• **Input material**
>>

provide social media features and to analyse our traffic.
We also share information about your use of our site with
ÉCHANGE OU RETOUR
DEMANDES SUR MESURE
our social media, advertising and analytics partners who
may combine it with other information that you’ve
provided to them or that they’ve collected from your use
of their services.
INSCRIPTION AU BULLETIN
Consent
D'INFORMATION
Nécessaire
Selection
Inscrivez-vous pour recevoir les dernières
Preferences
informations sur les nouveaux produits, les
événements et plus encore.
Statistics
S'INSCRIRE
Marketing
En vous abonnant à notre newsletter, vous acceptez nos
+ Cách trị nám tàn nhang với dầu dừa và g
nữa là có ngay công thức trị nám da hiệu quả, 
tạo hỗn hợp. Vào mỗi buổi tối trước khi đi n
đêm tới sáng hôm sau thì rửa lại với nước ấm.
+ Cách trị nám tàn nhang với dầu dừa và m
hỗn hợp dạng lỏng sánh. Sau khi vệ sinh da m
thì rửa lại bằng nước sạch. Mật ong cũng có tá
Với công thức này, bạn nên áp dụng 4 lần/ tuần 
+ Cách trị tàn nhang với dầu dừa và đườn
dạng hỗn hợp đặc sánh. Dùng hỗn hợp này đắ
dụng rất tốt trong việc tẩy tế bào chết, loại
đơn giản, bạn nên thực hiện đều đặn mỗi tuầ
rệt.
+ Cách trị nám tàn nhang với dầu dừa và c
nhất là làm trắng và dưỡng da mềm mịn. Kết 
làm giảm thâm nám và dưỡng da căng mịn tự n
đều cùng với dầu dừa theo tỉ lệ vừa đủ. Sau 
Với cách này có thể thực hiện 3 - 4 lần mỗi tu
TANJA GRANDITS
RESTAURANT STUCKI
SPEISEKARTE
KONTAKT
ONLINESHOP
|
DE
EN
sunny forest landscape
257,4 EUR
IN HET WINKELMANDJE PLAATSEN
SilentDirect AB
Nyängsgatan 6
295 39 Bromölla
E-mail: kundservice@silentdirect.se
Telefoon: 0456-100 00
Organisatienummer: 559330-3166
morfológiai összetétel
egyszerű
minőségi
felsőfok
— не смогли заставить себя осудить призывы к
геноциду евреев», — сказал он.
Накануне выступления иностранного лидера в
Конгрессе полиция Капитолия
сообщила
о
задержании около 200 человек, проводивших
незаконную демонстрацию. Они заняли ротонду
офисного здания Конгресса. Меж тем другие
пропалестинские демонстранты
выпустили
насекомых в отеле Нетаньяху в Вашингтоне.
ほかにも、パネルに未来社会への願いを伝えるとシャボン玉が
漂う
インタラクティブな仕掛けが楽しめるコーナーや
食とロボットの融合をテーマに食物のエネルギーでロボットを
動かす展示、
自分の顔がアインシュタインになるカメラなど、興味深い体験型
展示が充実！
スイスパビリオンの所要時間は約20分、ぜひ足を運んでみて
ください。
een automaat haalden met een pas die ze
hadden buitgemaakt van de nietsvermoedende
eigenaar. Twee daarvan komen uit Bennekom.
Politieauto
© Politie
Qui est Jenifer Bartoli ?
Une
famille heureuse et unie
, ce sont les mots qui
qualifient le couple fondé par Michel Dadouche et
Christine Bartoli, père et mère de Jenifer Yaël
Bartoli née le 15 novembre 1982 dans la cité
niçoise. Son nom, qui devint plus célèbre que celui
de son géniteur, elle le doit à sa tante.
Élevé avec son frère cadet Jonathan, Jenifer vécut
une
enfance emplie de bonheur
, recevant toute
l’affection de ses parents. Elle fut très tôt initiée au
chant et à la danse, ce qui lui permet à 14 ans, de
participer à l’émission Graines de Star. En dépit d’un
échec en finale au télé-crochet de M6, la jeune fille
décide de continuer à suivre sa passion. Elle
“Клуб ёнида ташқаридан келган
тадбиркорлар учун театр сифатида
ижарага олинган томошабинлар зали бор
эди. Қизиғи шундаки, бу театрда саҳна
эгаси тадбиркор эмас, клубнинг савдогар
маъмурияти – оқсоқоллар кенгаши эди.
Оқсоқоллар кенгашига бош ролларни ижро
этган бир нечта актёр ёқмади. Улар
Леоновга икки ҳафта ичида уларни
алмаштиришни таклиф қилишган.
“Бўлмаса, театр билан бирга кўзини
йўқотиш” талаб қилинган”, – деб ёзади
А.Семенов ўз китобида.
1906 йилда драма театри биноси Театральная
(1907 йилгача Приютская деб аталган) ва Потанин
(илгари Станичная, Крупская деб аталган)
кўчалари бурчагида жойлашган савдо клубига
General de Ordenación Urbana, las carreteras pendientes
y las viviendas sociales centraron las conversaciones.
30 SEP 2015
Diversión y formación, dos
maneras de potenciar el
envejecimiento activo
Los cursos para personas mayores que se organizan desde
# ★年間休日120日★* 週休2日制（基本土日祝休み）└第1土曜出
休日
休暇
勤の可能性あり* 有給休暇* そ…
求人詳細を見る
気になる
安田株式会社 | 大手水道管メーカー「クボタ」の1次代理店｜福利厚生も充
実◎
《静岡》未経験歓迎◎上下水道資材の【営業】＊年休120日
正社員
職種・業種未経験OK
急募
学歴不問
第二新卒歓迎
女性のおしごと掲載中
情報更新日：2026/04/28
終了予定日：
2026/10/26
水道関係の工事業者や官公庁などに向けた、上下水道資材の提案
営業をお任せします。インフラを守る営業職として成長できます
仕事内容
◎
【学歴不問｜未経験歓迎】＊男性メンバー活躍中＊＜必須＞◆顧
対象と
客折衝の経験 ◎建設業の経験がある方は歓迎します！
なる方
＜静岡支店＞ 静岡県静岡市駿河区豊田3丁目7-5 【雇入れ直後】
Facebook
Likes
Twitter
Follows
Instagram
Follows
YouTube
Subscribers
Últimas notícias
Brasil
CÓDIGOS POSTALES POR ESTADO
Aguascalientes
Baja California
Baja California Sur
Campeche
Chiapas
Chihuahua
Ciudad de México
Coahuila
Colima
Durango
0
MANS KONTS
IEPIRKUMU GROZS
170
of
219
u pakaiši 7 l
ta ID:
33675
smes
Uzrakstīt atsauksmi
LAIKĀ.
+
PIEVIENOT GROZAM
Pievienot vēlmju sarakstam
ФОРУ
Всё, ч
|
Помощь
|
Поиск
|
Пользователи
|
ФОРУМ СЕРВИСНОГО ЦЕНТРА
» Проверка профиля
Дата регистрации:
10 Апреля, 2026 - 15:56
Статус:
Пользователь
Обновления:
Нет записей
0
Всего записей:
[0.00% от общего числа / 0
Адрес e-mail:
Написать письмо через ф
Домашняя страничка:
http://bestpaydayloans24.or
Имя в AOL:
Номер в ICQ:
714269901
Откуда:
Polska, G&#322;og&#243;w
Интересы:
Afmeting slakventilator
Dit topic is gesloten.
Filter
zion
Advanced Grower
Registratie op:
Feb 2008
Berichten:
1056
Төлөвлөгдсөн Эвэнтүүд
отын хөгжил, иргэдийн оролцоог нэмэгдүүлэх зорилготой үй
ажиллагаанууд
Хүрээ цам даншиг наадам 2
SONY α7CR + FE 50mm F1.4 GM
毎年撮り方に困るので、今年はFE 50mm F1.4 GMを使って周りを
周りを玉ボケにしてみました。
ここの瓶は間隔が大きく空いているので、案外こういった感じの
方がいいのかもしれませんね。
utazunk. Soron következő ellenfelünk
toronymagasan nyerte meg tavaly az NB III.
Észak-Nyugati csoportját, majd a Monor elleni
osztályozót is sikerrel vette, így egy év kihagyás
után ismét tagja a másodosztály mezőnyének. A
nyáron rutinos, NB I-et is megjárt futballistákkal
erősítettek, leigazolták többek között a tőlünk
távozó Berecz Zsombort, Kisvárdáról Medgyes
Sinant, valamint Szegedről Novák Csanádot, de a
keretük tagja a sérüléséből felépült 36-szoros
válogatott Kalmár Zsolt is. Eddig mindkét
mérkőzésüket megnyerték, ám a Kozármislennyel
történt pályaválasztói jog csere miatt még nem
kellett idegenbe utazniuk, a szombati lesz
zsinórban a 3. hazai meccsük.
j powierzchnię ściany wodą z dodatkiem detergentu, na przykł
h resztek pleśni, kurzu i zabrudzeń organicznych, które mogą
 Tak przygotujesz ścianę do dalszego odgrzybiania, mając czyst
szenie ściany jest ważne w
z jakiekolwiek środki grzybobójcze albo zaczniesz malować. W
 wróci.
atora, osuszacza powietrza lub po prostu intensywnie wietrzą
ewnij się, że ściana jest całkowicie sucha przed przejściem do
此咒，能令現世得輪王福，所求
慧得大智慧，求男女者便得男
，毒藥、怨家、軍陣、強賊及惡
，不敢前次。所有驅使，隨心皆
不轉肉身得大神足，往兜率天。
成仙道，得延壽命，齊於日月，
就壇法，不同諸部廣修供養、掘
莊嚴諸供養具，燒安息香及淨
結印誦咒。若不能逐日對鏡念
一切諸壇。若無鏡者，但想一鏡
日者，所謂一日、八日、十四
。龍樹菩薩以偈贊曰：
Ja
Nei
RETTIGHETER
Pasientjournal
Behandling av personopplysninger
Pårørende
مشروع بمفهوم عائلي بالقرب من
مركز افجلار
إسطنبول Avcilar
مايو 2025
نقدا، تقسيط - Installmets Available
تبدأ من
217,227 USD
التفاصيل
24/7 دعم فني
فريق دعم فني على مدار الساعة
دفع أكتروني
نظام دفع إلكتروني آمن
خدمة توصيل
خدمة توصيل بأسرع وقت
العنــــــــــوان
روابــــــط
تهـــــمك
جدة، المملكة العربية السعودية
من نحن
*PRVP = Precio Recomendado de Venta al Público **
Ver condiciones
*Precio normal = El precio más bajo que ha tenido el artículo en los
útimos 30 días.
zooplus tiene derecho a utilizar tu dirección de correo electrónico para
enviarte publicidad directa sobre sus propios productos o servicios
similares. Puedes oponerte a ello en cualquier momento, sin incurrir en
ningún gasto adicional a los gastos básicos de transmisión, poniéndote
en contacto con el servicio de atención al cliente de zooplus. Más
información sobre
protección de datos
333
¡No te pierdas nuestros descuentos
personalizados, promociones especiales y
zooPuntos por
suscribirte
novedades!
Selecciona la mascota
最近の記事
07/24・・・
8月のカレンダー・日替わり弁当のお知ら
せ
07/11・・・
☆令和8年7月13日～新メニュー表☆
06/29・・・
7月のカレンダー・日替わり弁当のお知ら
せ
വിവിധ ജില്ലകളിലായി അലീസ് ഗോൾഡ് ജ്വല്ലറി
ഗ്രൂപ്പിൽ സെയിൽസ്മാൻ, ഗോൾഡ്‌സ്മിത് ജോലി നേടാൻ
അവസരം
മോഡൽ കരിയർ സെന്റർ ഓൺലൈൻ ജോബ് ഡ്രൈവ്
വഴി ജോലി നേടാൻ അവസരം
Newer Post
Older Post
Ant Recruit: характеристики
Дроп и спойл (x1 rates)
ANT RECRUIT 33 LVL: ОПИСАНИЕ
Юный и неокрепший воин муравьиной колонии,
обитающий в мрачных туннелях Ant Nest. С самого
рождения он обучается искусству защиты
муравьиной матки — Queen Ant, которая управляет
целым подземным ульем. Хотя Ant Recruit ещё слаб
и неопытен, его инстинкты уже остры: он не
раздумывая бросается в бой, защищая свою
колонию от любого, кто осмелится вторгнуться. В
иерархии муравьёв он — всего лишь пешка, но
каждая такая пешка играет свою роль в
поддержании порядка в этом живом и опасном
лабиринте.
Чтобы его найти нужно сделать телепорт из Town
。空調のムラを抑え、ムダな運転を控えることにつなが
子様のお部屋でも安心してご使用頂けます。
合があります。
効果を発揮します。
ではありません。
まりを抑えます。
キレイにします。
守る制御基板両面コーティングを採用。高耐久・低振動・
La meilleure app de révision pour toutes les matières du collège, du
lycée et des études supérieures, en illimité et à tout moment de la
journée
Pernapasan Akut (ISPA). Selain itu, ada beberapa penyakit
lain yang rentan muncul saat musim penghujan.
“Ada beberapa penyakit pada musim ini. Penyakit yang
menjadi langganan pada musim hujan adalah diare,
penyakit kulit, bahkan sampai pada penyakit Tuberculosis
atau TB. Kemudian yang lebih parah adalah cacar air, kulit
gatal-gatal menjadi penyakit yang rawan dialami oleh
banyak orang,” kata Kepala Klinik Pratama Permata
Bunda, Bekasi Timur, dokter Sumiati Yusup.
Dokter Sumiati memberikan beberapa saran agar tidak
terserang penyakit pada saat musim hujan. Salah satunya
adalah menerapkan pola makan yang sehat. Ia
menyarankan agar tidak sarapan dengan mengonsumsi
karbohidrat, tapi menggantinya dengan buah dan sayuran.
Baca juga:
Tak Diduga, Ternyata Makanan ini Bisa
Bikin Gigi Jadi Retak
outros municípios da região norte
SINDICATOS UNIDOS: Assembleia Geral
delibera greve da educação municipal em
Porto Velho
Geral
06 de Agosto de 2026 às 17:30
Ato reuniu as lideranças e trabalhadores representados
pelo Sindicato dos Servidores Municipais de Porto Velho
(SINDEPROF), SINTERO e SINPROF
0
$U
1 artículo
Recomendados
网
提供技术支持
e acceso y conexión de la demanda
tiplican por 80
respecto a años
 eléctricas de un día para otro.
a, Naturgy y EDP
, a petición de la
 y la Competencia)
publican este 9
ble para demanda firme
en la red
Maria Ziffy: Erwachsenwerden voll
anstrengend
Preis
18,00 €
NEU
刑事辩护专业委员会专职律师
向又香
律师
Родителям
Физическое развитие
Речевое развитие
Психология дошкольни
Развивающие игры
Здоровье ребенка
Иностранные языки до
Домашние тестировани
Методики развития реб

<<

• **Work task**
Transcribe the line that contains "Здоровье ребенка" exactly, then each line after it through the end of the material. Nothing else belongs in the output.

• **Exercise result**
Здоровье ребенка
Иностранные языки до
Домашние тестировани
Методики развития реб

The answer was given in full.